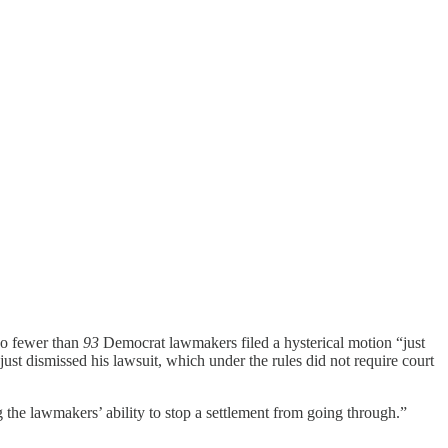
No fewer than
93
Democrat lawmakers filed a hysterical motion “just
 just dismissed his lawsuit, which under the rules did not require court
 the lawmakers’ ability to stop a settlement from going through.”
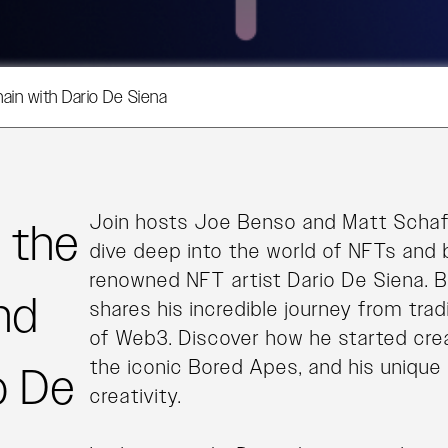
hain with Dario De Siena
Join hosts Joe Benso and Matt Schaf
g the
dive deep into the world of NFTs and 
renowned NFT artist Dario De Siena. B
nd
shares his incredible journey from trad
of Web3. Discover how he started creat
the iconic Bored Apes, and his unique 
o De
creativity.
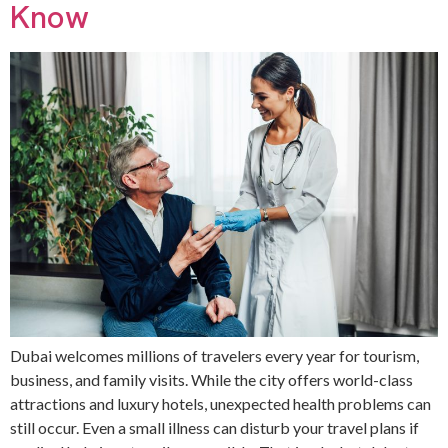
Know
Dubai welcomes millions of travelers every year for tourism,
business, and family visits. While the city offers world-class
attractions and luxury hotels, unexpected health problems can
still occur. Even a small illness can disturb your travel plans if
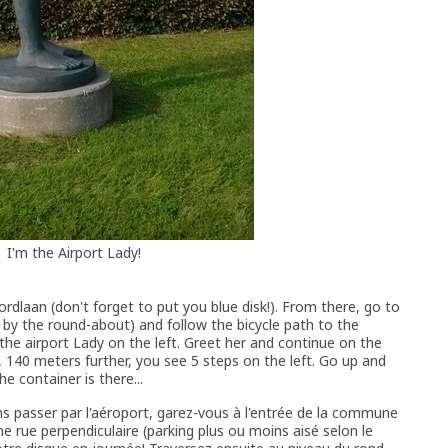
I'm the Airport Lady!
voordlaan (don't forget to put you blue disk!). From there, go to
d by the round-about) and follow the bicycle path to the
e the airport Lady on the left. Greet her and continue on the
 140 meters further, you see 5 steps on the left. Go up and
he container is there...
ns passer par l'aéroport, garez-vous à l'entrée de la commune
e rue perpendiculaire (parking plus ou moins aisé selon le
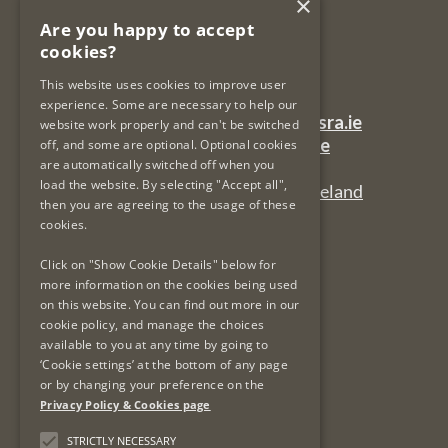
×
Legal Services Regulatory Authority
Are you happy to accept
PO Box 12906
cookies?
Dublin 7
Ireland
This website uses cookies to improve user
experience. Some are necessary to help our
General Queries Email:
lsra-inbox@lsra.ie
website work properly and can't be switched
Complaints Email:
complaints@lsra.ie
off, and some are optional. Optional cookies
are automatically switched off when you
Follow us on Twitter:
@LSRAIreland
load the website. By selecting "Accept all",
Connect with us on LinkedIn:
LSRAIreland
then you are agreeing to the usage of these
cookies.
Useful Links
Click on "Show Cookie Details" below for
more information on the cookies being used
on this website. You can find out more in our
Privacy Policy & Cookies
cookie policy, and manage the choices
Re-Use of Public Sector Information
available to you at any time by going to
Data Protection & GDPR
‘Cookie settings’ at the bottom of any page
or by changing your preference on the
Freedom of Information
Privacy Policy & Cookies page
Protected Disclosures
LSRA Social Media Policy
STRICTLY NECESSARY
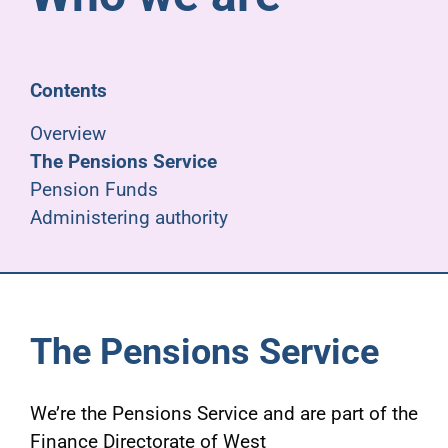
Pensioners
About us
Contents
Overview
Support
The Pensions Service
Pension Funds
Administering authority
Joining us
Employer hub
The Pensions Service
We’re the Pensions Service and are part of the
Finance Directorate of West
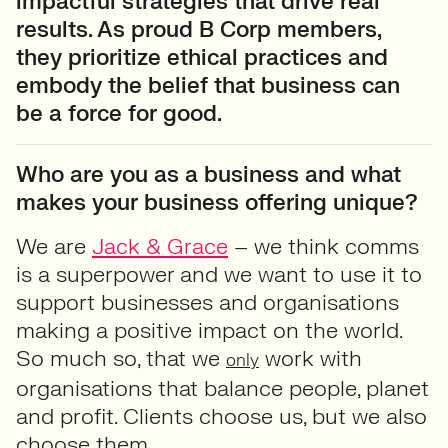
impactful strategies that drive real
results. As proud B Corp members,
they prioritize ethical practices and
embody the belief that business can
be a force for good.
Who are you as a business and what
makes your business offering unique?
We are
Jack & Grace
– we think comms
is a superpower and we want to use it to
support businesses and organisations
making a positive impact on the world.
So much so, that we
work with
only
organisations that balance people, planet
and profit. Clients choose us, but we also
choose them.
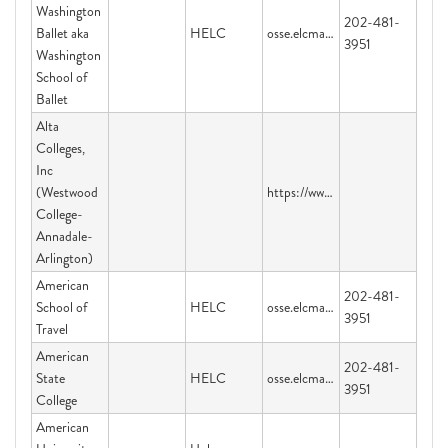
Washington
202-481-
Ballet aka
HELC
osse.elcmail@dc.gov
3951
Washington
School of
Ballet
Alta
Colleges,
Inc
(Westwood
https://www.parchment.com/u/registration/45424/account
College-
Annadale-
Arlington)
American
202-481-
School of
HELC
osse.elcmail@dc.gov
3951
Travel
American
202-481-
State
HELC
osse.elcmail@dc.gov
3951
College
American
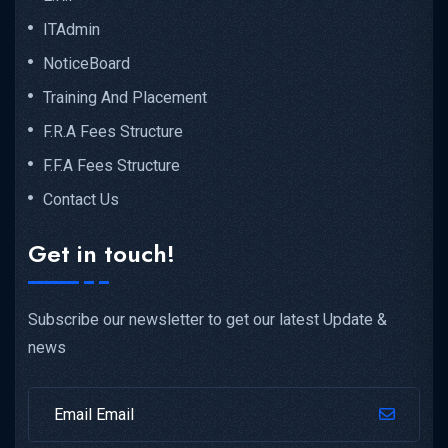
ITAdmin
NoticeBoard
Training And Placement
F.R.A Fees Structure
F.F.A Fees Structure
Contact Us
Get in touch!
Subscribe our newsletter to get our latest Update &
news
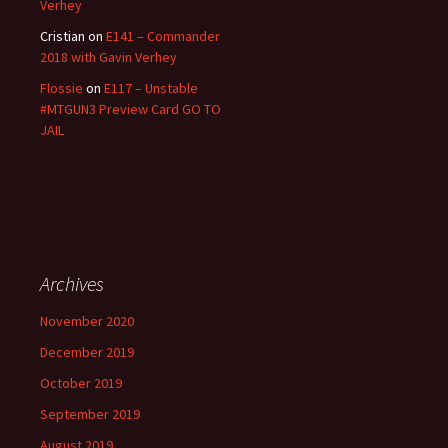
Verhey
Cristian
on
E141 – Commander
2018 with Gavin Verhey
Flossie
on
E117 – Unstable
#MTGUN3 Preview Card GO TO
JAIL
Archives
November 2020
December 2019
October 2019
September 2019
August 2019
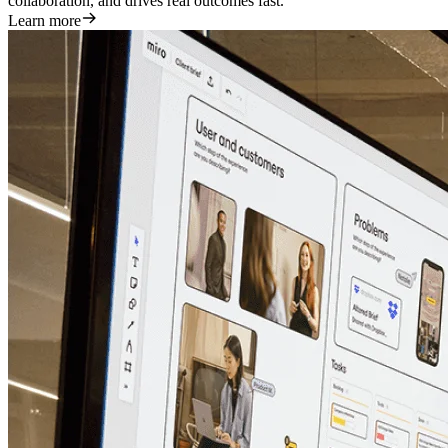
collaboration, and drives real outcomes fast.
Learn more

-=-=-

#### [EXERCISE REQUIREMENTS]
Among the entries above, which lines include "Fees"? List them all.

#### [EXERCISE RESPONSE]
F.R.A Fees Structure
F.F.A Fees Structure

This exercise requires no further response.